"Keine Macht, doch manchmal Einfluss"
Herrmann Hartmann gehört zu den Altgedienten unter den Beauftragten der Landeskirchen für den Kirchlichen Entwicklungsdienst. Er ist stolz darauf, dass er in Hildesheim noch immer Neues ausprobiert. Die Leute in seinem Heimatdorf helfen ihm, dabei nicht die Bodenhaftung zu verlieren.
von Detlev Brockes
Sie sind zwischen 25 und 35 Jahre alt und kommen aus Südafrika, Polen und Deutschland. Die 18 jungen Leute gehen "Schritte zu einer gerechteren Welt", indem sie aus der Vergangenheit lernen. Im vergangenen Herbst haben sie an einem Lern- und Begegnungsprogramm teilgenommen, das in Oswiecim (Auschwitz), Krakau, Leipzig, Dresden und Berlin stattfand; der zweite Teil findet gerade in Südafrika statt.
Diese wegweisende Begegnung ist ein Vorzeigeprojekt des Kirchlichen Entwicklungsdienstes (KED) in den Landeskirchen Braunschweig und Hannover. "Wir probieren hier Neues aus", sagt der regionale KED-Beauftragte Hermann Hartmann. "Zum einen wollen wir das Thema Rassismus in der Entwicklungszusammenarbeit stärker berücksichtigen.

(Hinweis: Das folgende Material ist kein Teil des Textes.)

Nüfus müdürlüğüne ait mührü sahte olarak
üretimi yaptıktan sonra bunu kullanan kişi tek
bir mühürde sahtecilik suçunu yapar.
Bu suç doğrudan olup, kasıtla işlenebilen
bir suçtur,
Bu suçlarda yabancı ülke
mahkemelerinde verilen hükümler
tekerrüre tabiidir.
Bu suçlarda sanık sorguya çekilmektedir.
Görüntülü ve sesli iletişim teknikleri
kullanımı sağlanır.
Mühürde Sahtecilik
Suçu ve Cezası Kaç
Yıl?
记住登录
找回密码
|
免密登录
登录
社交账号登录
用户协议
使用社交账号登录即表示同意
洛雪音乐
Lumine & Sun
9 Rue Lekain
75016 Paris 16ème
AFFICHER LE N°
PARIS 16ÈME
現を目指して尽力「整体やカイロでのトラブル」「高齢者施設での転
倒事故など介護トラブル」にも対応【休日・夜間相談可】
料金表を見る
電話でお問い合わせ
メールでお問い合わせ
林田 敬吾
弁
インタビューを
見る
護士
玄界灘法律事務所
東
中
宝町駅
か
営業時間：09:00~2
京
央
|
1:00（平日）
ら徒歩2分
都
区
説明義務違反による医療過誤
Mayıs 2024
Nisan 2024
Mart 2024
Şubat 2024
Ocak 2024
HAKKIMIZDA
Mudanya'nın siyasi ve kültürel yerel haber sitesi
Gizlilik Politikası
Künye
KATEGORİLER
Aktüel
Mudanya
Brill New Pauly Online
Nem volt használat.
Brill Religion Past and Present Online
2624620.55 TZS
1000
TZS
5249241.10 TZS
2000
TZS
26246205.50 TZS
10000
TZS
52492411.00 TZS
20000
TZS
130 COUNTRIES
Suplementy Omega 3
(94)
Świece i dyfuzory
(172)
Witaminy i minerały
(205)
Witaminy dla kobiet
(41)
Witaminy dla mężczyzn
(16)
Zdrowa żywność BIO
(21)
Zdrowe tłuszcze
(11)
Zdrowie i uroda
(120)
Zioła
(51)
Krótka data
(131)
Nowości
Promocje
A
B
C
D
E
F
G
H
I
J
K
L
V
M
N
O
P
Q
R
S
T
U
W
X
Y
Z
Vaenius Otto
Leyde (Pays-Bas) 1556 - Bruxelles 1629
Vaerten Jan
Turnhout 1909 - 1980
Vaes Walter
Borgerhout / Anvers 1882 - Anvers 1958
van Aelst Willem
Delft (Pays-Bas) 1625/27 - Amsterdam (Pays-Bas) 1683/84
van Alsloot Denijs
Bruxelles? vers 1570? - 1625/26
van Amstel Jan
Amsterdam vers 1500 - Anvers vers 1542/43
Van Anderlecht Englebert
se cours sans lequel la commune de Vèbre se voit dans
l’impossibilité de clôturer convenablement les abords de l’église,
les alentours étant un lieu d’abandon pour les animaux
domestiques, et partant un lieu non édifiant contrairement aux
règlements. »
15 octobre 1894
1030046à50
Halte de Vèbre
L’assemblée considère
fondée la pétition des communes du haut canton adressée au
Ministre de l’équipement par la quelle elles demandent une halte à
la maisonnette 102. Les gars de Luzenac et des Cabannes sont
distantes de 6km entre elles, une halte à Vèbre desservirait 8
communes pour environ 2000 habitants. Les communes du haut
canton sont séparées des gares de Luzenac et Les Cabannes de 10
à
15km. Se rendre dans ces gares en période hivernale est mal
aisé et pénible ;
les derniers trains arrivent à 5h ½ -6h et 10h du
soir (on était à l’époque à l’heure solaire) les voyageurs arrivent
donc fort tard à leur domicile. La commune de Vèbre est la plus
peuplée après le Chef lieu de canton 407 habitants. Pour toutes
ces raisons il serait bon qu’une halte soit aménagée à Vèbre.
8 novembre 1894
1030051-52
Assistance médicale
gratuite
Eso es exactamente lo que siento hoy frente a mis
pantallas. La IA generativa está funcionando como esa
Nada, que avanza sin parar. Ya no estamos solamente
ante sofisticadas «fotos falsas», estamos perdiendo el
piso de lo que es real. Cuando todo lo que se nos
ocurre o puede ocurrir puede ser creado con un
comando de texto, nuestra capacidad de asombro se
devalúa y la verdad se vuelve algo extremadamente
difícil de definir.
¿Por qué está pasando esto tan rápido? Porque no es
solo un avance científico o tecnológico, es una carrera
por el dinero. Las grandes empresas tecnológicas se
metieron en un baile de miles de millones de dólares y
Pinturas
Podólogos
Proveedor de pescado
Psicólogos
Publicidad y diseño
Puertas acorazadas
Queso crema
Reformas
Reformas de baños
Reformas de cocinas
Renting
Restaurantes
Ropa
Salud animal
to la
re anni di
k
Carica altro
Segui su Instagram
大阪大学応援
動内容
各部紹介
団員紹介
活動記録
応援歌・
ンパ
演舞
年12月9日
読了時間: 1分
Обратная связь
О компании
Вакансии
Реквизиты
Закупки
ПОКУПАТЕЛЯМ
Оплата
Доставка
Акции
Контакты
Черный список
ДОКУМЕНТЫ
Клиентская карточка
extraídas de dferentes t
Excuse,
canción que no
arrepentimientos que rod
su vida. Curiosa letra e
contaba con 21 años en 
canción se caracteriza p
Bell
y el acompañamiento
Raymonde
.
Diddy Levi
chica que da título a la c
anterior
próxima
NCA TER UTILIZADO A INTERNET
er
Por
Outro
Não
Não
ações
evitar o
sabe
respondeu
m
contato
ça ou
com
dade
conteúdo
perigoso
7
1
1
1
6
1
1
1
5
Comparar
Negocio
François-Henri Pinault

Zum anderen wird die Osterweiterung der Europäischen Union immer mehr Raum einnehmen. Da wollen wir rechtzeitig ein Fundament legen, damit unsere entwicklungspolitischen Themen nicht untergehen." Das Ziel des KED-Programms: Durch die Auseinandersetzung mit der Vergangenheit der drei Länder - alle drei haben gewalttätige politische Systeme erlebt -, durch die Diskussion mit Augenzeugen und Fachleuten sollen die jungen Erwachsenen Schlüsse für den Umgang mit Rassismus, sozialer Ausgrenzung und Gewalt in der Gegenwart ziehen. Beteiligt an dem Programm sind kirchliche Organisationen wie der Regionale Kirchenrat der Provinz Ostkap in Südafrika, aber auch etwa die Landeszentrale für politische Bildung in Niedersachsen und der Volkswagen-Gesamtbetriebsrat.
Ideen, Menschen und Initiativen zusammenzubringen, Entscheidungsträger mit Informationen zu versorgen und immer die Ohren offen zu halten - das sind wohl die wichtigsten Aufgaben von Hermann Hartmann, der seinen Dienstsitz als KED-Beauftrager der braunschweigischen und hannoverschen Landeskirche in Hildesheim hat. Im kirchlichen Entwicklungsdienst ist Hartmann mittlerweile einer der Altgedienten.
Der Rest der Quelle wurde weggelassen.